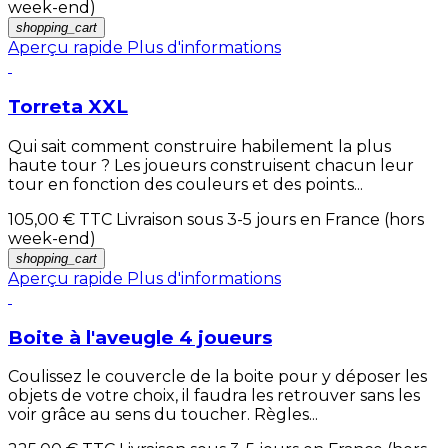
week-end)
shopping_cart
Aperçu rapide
Plus d'informations
Torreta XXL
Qui sait comment construire habilement la plus
haute tour ? Les joueurs construisent chacun leur
tour en fonction des couleurs et des points...
105,00 €
TTC Livraison sous 3-5 jours en France (hors
week-end)
shopping_cart
Aperçu rapide
Plus d'informations
Boite à l'aveugle 4 joueurs
Coulissez le couvercle de la boite pour y déposer les
objets de votre choix, il faudra les retrouver sans les
voir grâce au sens du toucher. Règles...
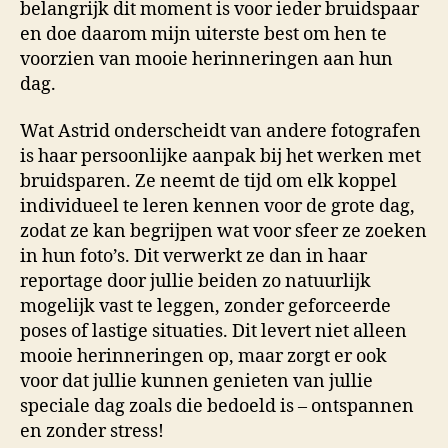
belangrijk dit moment is voor ieder bruidspaar
en doe daarom mijn uiterste best om hen te
voorzien van mooie herinneringen aan hun
dag.
Wat Astrid onderscheidt van andere fotografen
is haar persoonlijke aanpak bij het werken met
bruidsparen. Ze neemt de tijd om elk koppel
individueel te leren kennen voor de grote dag,
zodat ze kan begrijpen wat voor sfeer ze zoeken
in hun foto’s. Dit verwerkt ze dan in haar
reportage door jullie beiden zo natuurlijk
mogelijk vast te leggen, zonder geforceerde
poses of lastige situaties. Dit levert niet alleen
mooie herinneringen op, maar zorgt er ook
voor dat jullie kunnen genieten van jullie
speciale dag zoals die bedoeld is – ontspannen
en zonder stress!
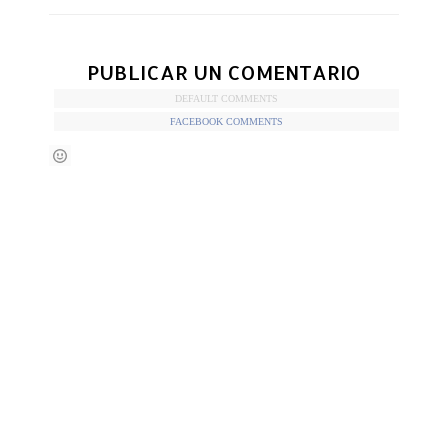
PUBLICAR UN COMENTARIO
DEFAULT COMMENTS
FACEBOOK COMMENTS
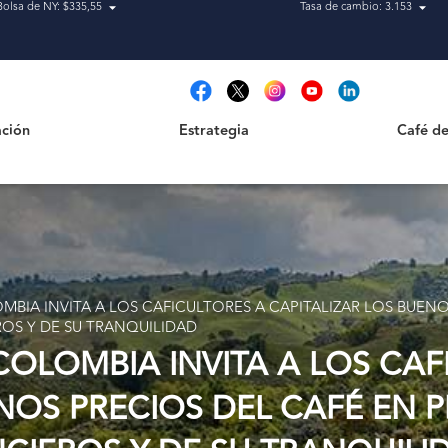
Bolsa de NY: $335,55
Tasa de cambio: 3.153
Estrategia
Café de Ca
t
ción
Estrategia
Café de
IA INVITA A LOS CAFICULTORES A CAPITALIZAR LOS BUENO
OS Y DE SU TRANQUILIDAD
OLOMBIA INVITA A LOS CAF
NOS PRECIOS DEL CAFÉ EN 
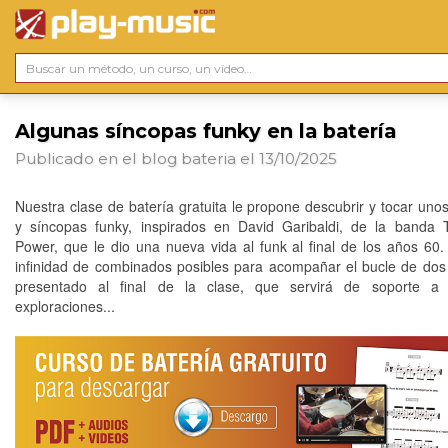
Algunas síncopas funky en la batería
Publicado en el blog
bateria
el 13/10/2025
Nuestra clase de batería gratuita le propone descubrir y tocar uno
y síncopas funky, inspirados en David Garibaldi, de la banda
Power, que le dio una nueva vida al funk al final de los años 60
infinidad de combinados posibles para acompañar el bucle de do
presentado al final de la clase, que servirá de soporte a 
exploraciones...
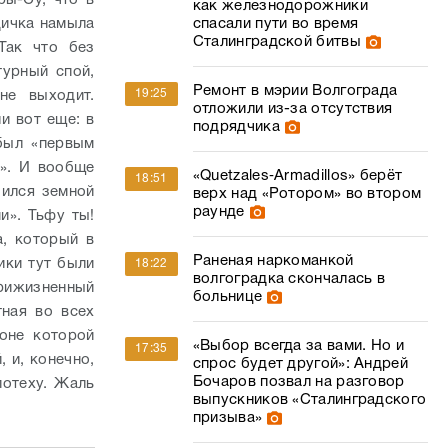
ры-Су, что в
как железнодорожники
дичка намыла
спасали пути во время
Сталинградской битвы
Так что без
турный спой,
Ремонт в мэрии Волгограда
19:25
не выходит.
отложили из-за отсутствия
и вот еще: в
подрядчика
был «первым
и». И вообще
«Quetzales‑Armadillos» берёт
18:51
чился земной
верх над «Ротором» во втором
раунде
ми».
Тьфу ты!
, который в
Раненая наркоманкой
ики тут были
18:22
волгоградка скончалась в
прижизненный
больнице
тная во всех
оне которой
«Выбор всегда за вами. Но и
17:35
 и, конечно,
спрос будет другой»: Андрей
Бочаров позвал на разговор
потеху. Жаль
выпускников «Сталинградского
призыва»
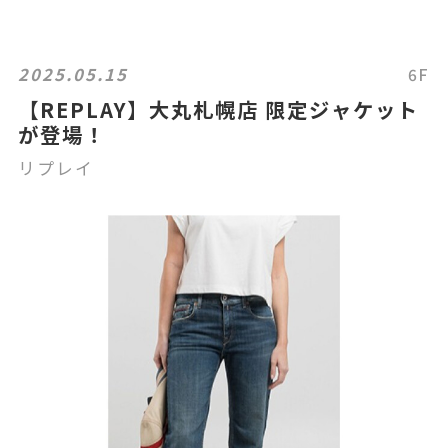
2025.05.15
6F
【REPLAY】大丸札幌店 限定ジャケット
が登場！
リプレイ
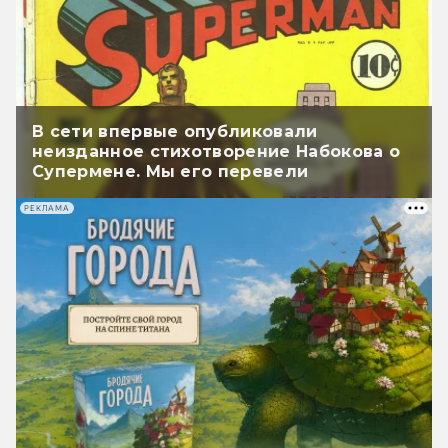
В сети впервые опубликовали
неизданное стихотворение Набокова о
Супермене. Мы его перевели
РЕКЛАМА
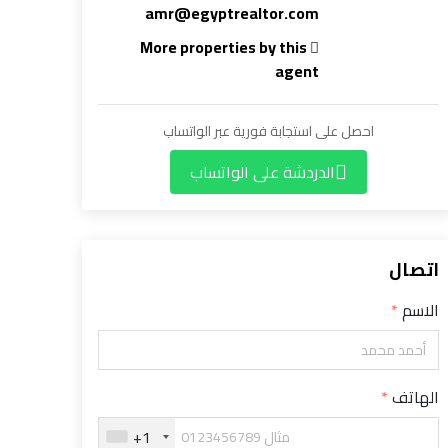
amr@egyptrealtor.com
More properties by this
agent
احصل على استجابة فورية عبر الواتساب
الدردشة على الواتساب
اتصال
الاسم
الهاتف
+1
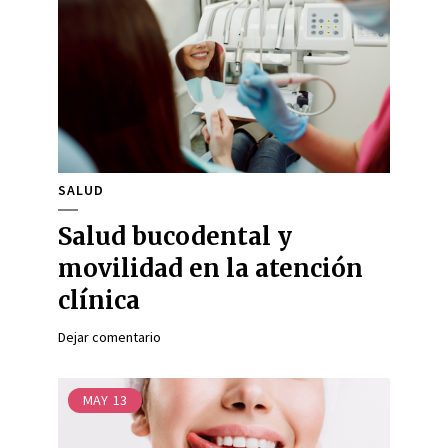
SALUD
Salud bucodental y
movilidad en la atención
clínica
Dejar comentario
MAY
13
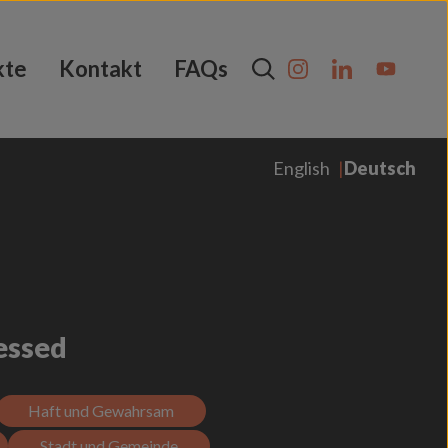
kte
Kontakt
FAQs
English
Deutsch
essed
Haft und Gewahrsam
Stadt und Gemeinde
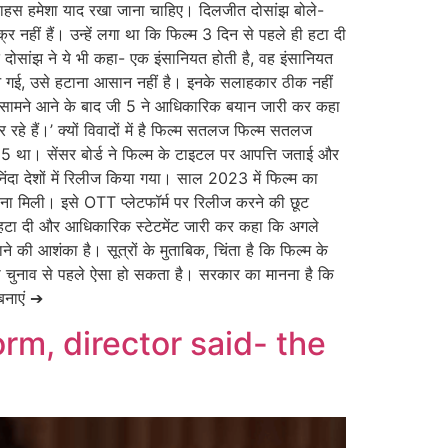
साहस हमेशा याद रखा जाना चाहिए। दिलजीत दोसांझ बोले-
 नहीं हैं। उन्हें लगा था कि फिल्म 3 दिन से पहले ही हटा दी
ोसांझ ने ये भी कहा- एक इंसानियत होती है, वह इंसानियत
र आ गई, उसे हटाना आसान नहीं है। इनके सलाहकार ठीक नहीं
न सामने आने के बाद जी 5 ने आधिकारिक बयान जारी कर कहा
े हैं।’ क्यों विवादों में है फिल्म सतलज फिल्म सतलज
5 था। सेंसर बोर्ड ने फिल्म के टाइटल पर आपत्ति जताई और
दा देशों में रिलीज किया गया। साल 2023 में फिल्म का
ाहना मिली। इसे OTT प्लेटफॉर्म पर रिलीज करने की छूट
म हटा दी और आधिकारिक स्टेटमेंट जारी कर कहा कि अगले
ने की आशंका है। सूत्रों के मुताबिक, चिंता है कि फिल्म के
भा चुनाव से पहले ऐसा हो सकता है। सरकार का मानना है कि
 बनाएं ➔
rm, director said- the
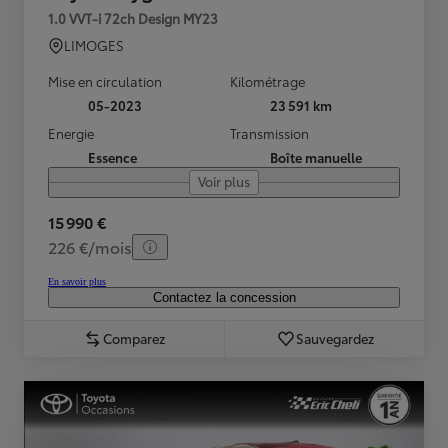
1.0 VVT-i 72ch Design MY23
LIMOGES
Mise en circulation
Kilométrage
05-2023
23 591 km
Energie
Transmission
Essence
Boîte manuelle
Voir plus
15 990 €
226 €/mois
En savoir plus
Contactez la concession
Comparez
Sauvegardez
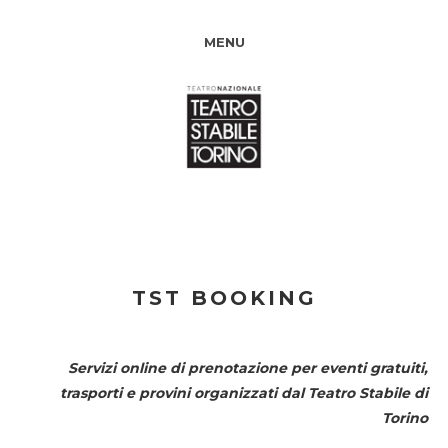
MENU
TST BOOKING
Servizi online di prenotazione per eventi gratuiti,
trasporti e provini organizzati dal
Teatro Stabile di
Torino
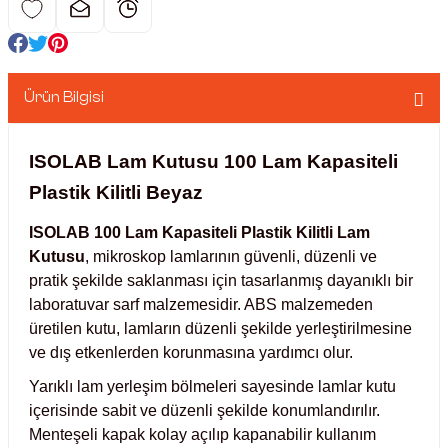
nkübatörler
er
Ürün Bilgisi
ri
ucu)
 Hunileri
ISOLAB Lam Kutusu 100 Lam Kapasiteli
Plastik Kilitli Beyaz
ayıcılar (Orbital Shaker)
 Sıvıları
r
ISOLAB 100 Lam Kapasiteli Plastik Kilitli Lam
Kutusu
, mikroskop lamlarının güvenli, düzenli ve
layıcı (Lineer Shaker)
meler
pratik şekilde saklanması için tasarlanmış dayanıklı bir
laboratuvar sarf malzemesidir. ABS malzemeden
ler
üretilen kutu, lamların düzenli şekilde yerleştirilmesine
ve dış etkenlerden korunmasına yardımcı olur.
rı
Yarıklı lam yerleşim bölmeleri sayesinde lamlar kutu
içerisinde sabit ve düzenli şekilde konumlandırılır.
rler
Menteşeli kapak kolay açılıp kapanabilir kullanım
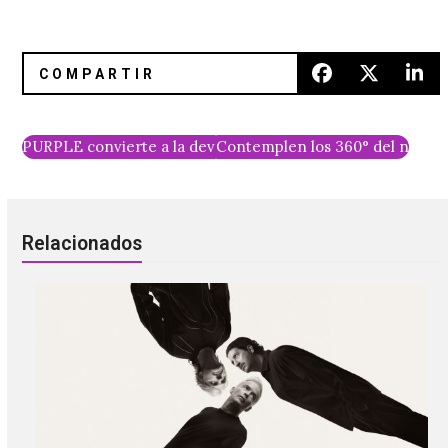
PURPLE convierte a la devastación en elegancia
Contemplen los 360° del nuevo 
Relacionados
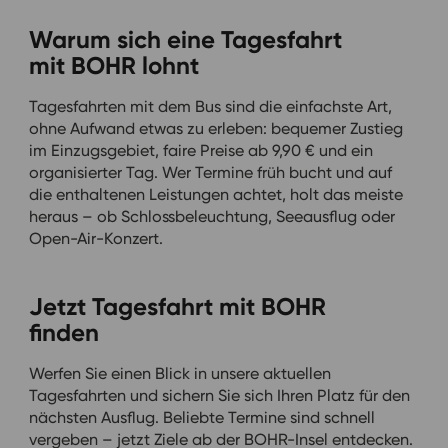
Warum sich eine Tagesfahrt
mit BOHR lohnt
Tagesfahrten mit dem Bus sind die einfachste Art,
ohne Aufwand etwas zu erleben: bequemer Zustieg
im Einzugsgebiet, faire Preise ab 9,90 € und ein
organisierter Tag. Wer Termine früh bucht und auf
die enthaltenen Leistungen achtet, holt das meiste
heraus – ob Schlossbeleuchtung, Seeausflug oder
Open-Air-Konzert.
Jetzt Tagesfahrt mit BOHR
finden
Werfen Sie einen Blick in unsere aktuellen
Tagesfahrten und sichern Sie sich Ihren Platz für den
nächsten Ausflug. Beliebte Termine sind schnell
vergeben – jetzt Ziele ab der BOHR-Insel entdecken.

· · · · · · ·

_PROBLEM STATEMENT:_
Pictures in the entries do not go into the copy. Print only the lines starting at the one containing "неизданное стихотворение Набокова о" and ending at the one containing "है, वह इंसानियत", exactly as they appear.

_OUTPUT OF THE TASK:_
неизданное стихотворение Набокова о
Супермене. Мы его перевели
РЕКЛАМА
amr@egyptrealtor.com
More properties by this
agent
احصل على استجابة فورية عبر الواتساب
الدردشة على الواتساب
اتصال
الاسم
الهاتف
+1
SALUD
Salud bucodental y
movilidad en la atención
clínica
Dejar comentario
MAY
13
kte
Kontakt
FAQs
English
Deutsch
essed
Haft und Gewahrsam
Stadt und Gemeinde
साहस हमेशा याद रखा जाना चाहिए। दिलजीत दोसांझ बोले-
 नहीं हैं। उन्हें लगा था कि फिल्म 3 दिन से पहले ही हटा दी
ोसांझ ने ये भी कहा- एक इंसानियत होती है, वह इंसानियत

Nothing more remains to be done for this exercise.